Anthony Gerard Smith was at the house when McGahern was there.

He said McGahern asked to speak with Miss Farrell outside and moment after they left the house he heard Miss Farrell screaming and went outside to see her on the ground, McGahern standing over her.

“I saw him strike her but it was only when he stood back that I realised what he was doing,” Mr Smith said during the trial.

He saw a knife in McGahern’s hand.

“During the time he was standing over her ‘don’t f*** with us’ he was saying that,” Mr Smith said.

Mr Smith told Mr Alex Owens SC for the director of public prosecutions he saw McGahern run off towards Cavan town, as Miss Farrell lay motionless on the ground.

McGahern had pleaded guilty to manslaughter on the grounds of diminished responsibility but the DPP refused to accept the plea.

Mr David Kennedy SC for McGahern said his client was labouring under a mental illness at the time that substantially diminished his responsibility for the killing.

McGahern parents, Eileen and Brendan senior told the court during the trial their son was illiterate, had been bullied as a child and was always different.

He was born with the umbilical cord wrapped around his neck and they had tried to get help for their son but there were no facilities in Ireland to take him.

Evidence was given McGahern had a learning disability but psychologists who gave evidence told the court they did not believe it had impacted on Miss Farrell’s death.

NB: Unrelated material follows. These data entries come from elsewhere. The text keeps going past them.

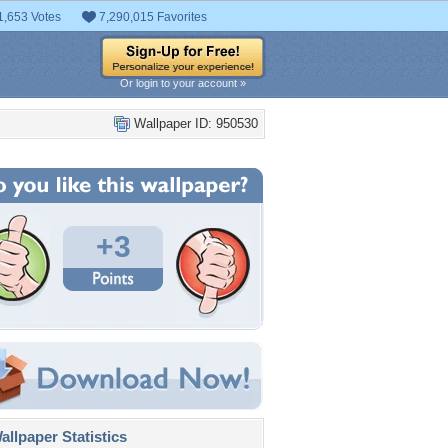
1,653 Votes
7,290,015 Favorites
Or login to your account »
Wallpaper ID: 950530
+3
llpaper Statistics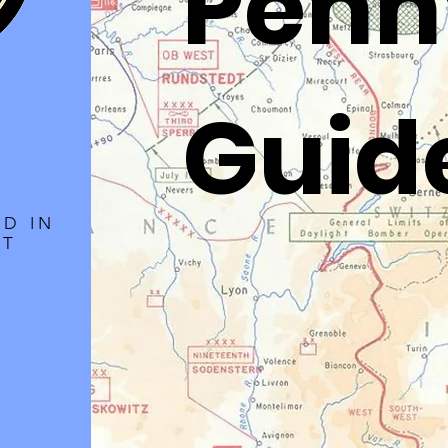
Penn
Guid
LD IN
ET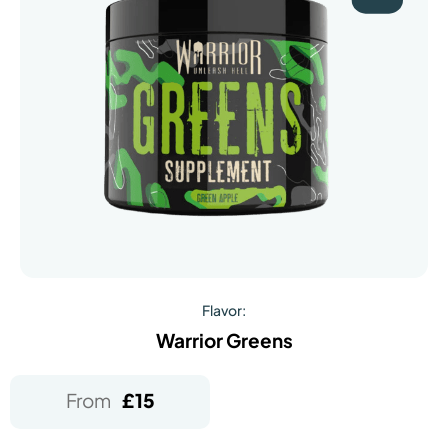
Flavor:
Warrior Greens
From
£
15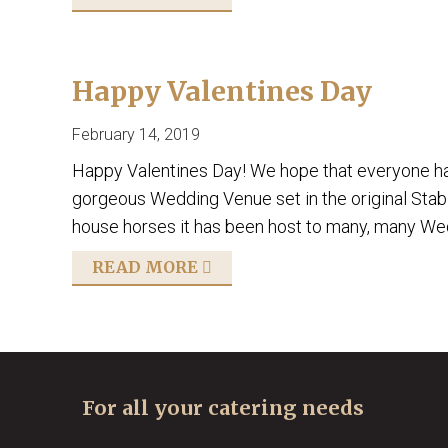
Happy Valentines Day
February 14, 2019
Happy Valentines Day! We hope that everyone had
gorgeous Wedding Venue set in the original Stables
house horses it has been host to many, many Wedd
READ MORE
For all your catering needs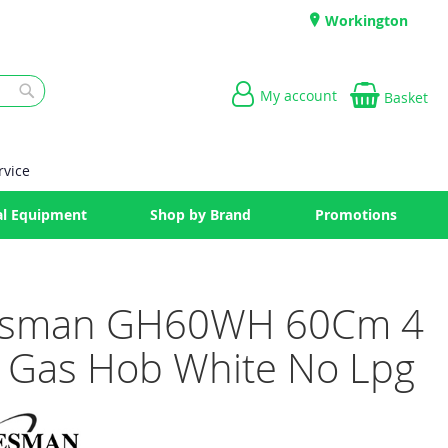
Workington
My account
Basket
Search
rvice
l Equipment
Shop by Brand
Promotions
esman GH60WH 60Cm 4
 Gas Hob White No Lpg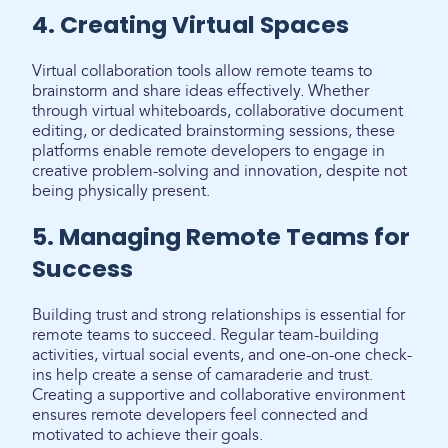
4. Creating Virtual Spaces
Virtual collaboration tools allow remote teams to
brainstorm and share ideas effectively. Whether
through virtual whiteboards, collaborative document
editing, or dedicated brainstorming sessions, these
platforms enable remote developers to engage in
creative problem-solving and innovation, despite not
being physically present.
5. Managing Remote Teams for
Success
Building trust and strong relationships is essential for
remote teams to succeed. Regular team-building
activities, virtual social events, and one-on-one check-
ins help create a sense of camaraderie and trust.
Creating a supportive and collaborative environment
ensures remote developers feel connected and
motivated to achieve their goals.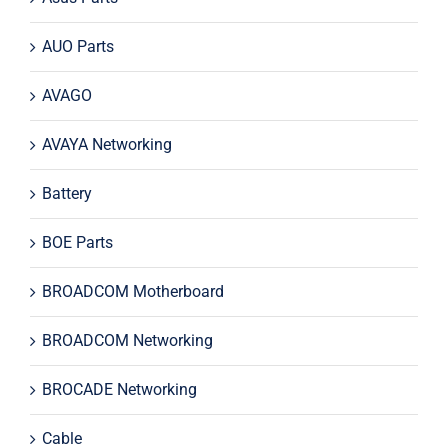
AUO Parts
AVAGO
AVAYA Networking
Battery
BOE Parts
BROADCOM Motherboard
BROADCOM Networking
BROCADE Networking
Cable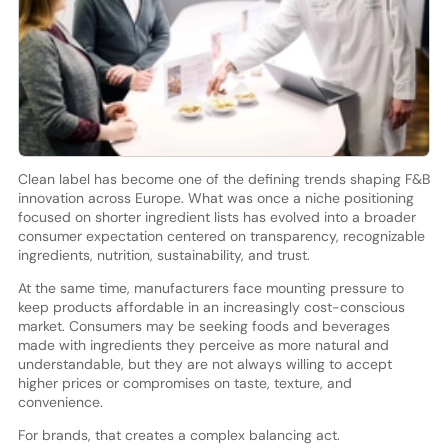
Clean label has become one of the defining trends shaping F&B
innovation across Europe. What was once a niche positioning
focused on shorter ingredient lists has evolved into a broader
consumer expectation centered on transparency, recognizable
ingredients, nutrition, sustainability, and trust.
At the same time, manufacturers face mounting pressure to
keep products affordable in an increasingly cost-conscious
market. Consumers may be seeking foods and beverages
made with ingredients they perceive as more natural and
understandable, but they are not always willing to accept
higher prices or compromises on taste, texture, and
convenience.
For brands, that creates a complex balancing act.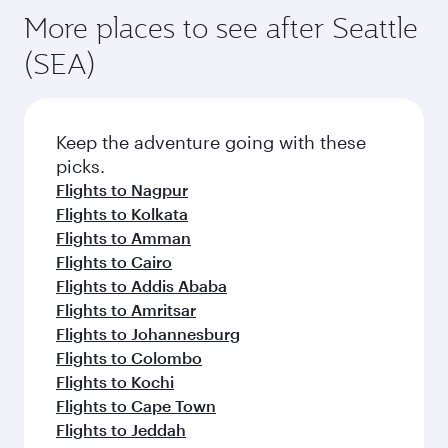
More places to see after Seattle
(SEA)
Keep the adventure going with these
picks.
Flights to Nagpur
Flights to Kolkata
Flights to Amman
Flights to Cairo
Flights to Addis Ababa
Flights to Amritsar
Flights to Johannesburg
Flights to Colombo
Flights to Kochi
Flights to Cape Town
Flights to Jeddah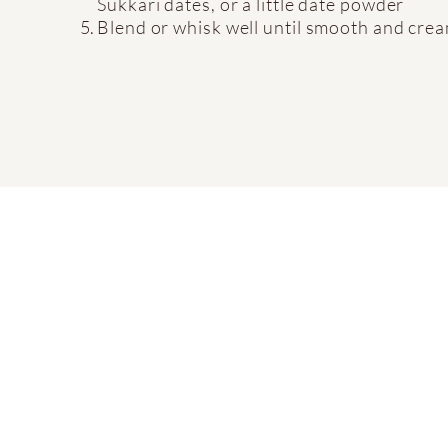
Sukkari dates, or a little date powder
Blend or whisk well until smooth and cre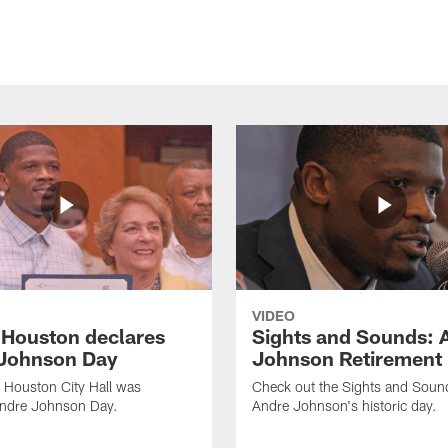
VIDEO
f Houston declares
Sights and Sounds: 
Johnson Day
Johnson Retirement
 Houston City Hall was
Check out the Sights and Soun
Andre Johnson Day.
Andre Johnson's historic day.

Before the jury retired just after 11am yesterday Mr Justice Paul Carney had reiterated it was on the defence to prove McGahern was labouring under a mental illness that substantially diminished his responsibility for killing Miss Farrell.

He said if they found the defence had done enough to prove that, McGahern would be guilty of manslaughter.

In returning a verdict of guilty of murder just after 12pm the jury rejected that defence.

After Mr Farrell finished addressing the court Mr Kennedy said McGahern wanted Miss Farrell’s family and the court to know he was sorry for what he did and he regretted what happened.

Mr Justice Carney backdated McGahern’s life sentence to January 20, 2006 and refused leave to appeal.